__Work to complete__: The records below are to be transcribed exactly, with the pictures removed.

--- Data for this exercise Enclosed Below ---

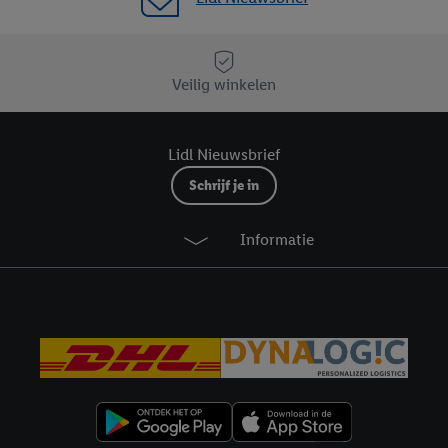
e instemt. Verder kan je er meer informatie vinden over de gegevensverw
eren", kies je voor de optie dat er enkel technisch noodzakelijke cookies 
uikt.
Veilig winkelen
ikken, stem je in met alle verwerkingen voor alle bovengenoemde doeleind
agperiode van de gegevens en je recht om jouw toestemming op elk gewens
privacyverklaring
.
Je vindt de impressum voor de Lidl website hier.
Klik
hie
Lidl Nieuwsbrief
inzetten.
Schrijf je in
Informatie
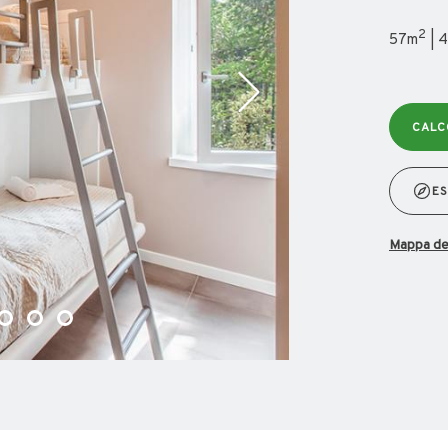
2
57m
| 4
CALC
ES
mappa d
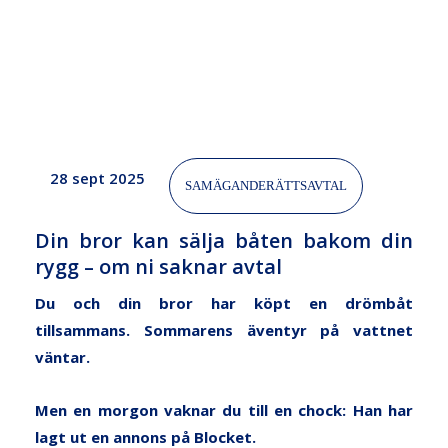
rygg
–
om
ni
saknar
avtal
28 sept 2025
SAMÄGANDERÄTTSAVTAL
Din bror kan sälja båten bakom din
rygg – om ni saknar avtal
Du och din bror har köpt en drömbåt
tillsammans. Sommarens äventyr på vattnet
väntar.
Men en morgon vaknar du till en chock: Han har
lagt ut en annons på Blocket.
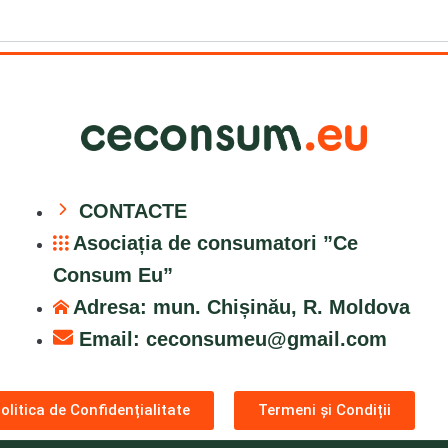
CONTACTE
Asociația de consumatori ”Ce
Consum Eu”
Adresa: mun. Chișinău, R. Moldova
Email:
ceconsumeu@gmail.com
olitica de Confidențialitate
Termeni și Condiții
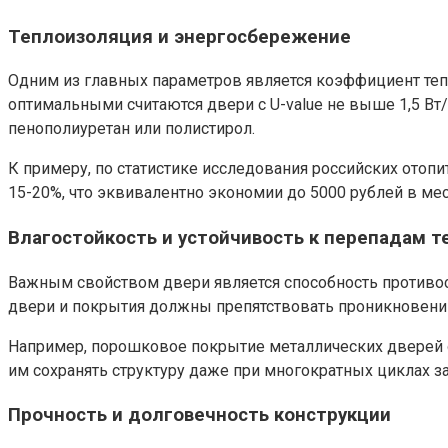
Теплоизоляция и энергосбережение
Одним из главных параметров является коэффициент тепло
оптимальными считаются двери с U-value не выше 1,5 Вт/
пенополиуретан или полистирол.
К примеру, по статистике исследования российских отопи
15-20%, что эквивалентно экономии до 5000 рублей в мес
Влагостойкость и устойчивость к перепадам 
Важным свойством двери является способность противос
двери и покрытия должны препятствовать проникновени
Например, порошковое покрытие металлических дверей о
им сохранять структуру даже при многократных циклах з
Прочность и долговечность конструкции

--- End of Enclosed Data for this exercise ---

__Expected output__:
e instemt. Verder kan je er meer informatie vinden over de gegevensverw
eren", kies je voor de optie dat er enkel technisch noodzakelijke cookies 
uikt.
Veilig winkelen
ikken, stem je in met alle verwerkingen voor alle bovengenoemde doeleind
agperiode van de gegevens en je recht om jouw toestemming op elk gewens
privacyverklaring
.
Je vindt de impressum voor de Lidl website hier.
Klik
hie
Lidl Nieuwsbrief
inzetten.
Schrijf je in
Informatie
2
57m
| 4
CALC
ES
mappa d
rygg
–
om
ni
saknar
avtal
28 sept 2025
SAMÄGANDERÄTTSAVTAL
Din bror kan sälja båten bakom din
rygg – om ni saknar avtal
Du och din bror har köpt en drömbåt
tillsammans. Sommarens äventyr på vattnet
väntar.
Men en morgon vaknar du till en chock: Han har
lagt ut en annons på Blocket.
CONTACTE
Asociația de consumatori ”Ce
Consum Eu”
Adresa: mun. Chișinău, R. Moldova
Email:
ceconsumeu@gmail.com
olitica de Confidențialitate
Termeni și Condiții
Теплоизоляция и энергосбережение
Одним из главных параметров является коэффициент тепло
оптимальными считаются двери с U-value не выше 1,5 Вт/
пенополиуретан или полистирол.
К примеру, по статистике исследования российских отопи
15-20%, что эквивалентно экономии до 5000 рублей в мес
Влагостойкость и устойчивость к перепадам 
Важным свойством двери является способность противос
двери и покрытия должны препятствовать проникновени
Например, порошковое покрытие металлических дверей о
им сохранять структуру даже при многократных циклах з
Прочность и долговечность конструкции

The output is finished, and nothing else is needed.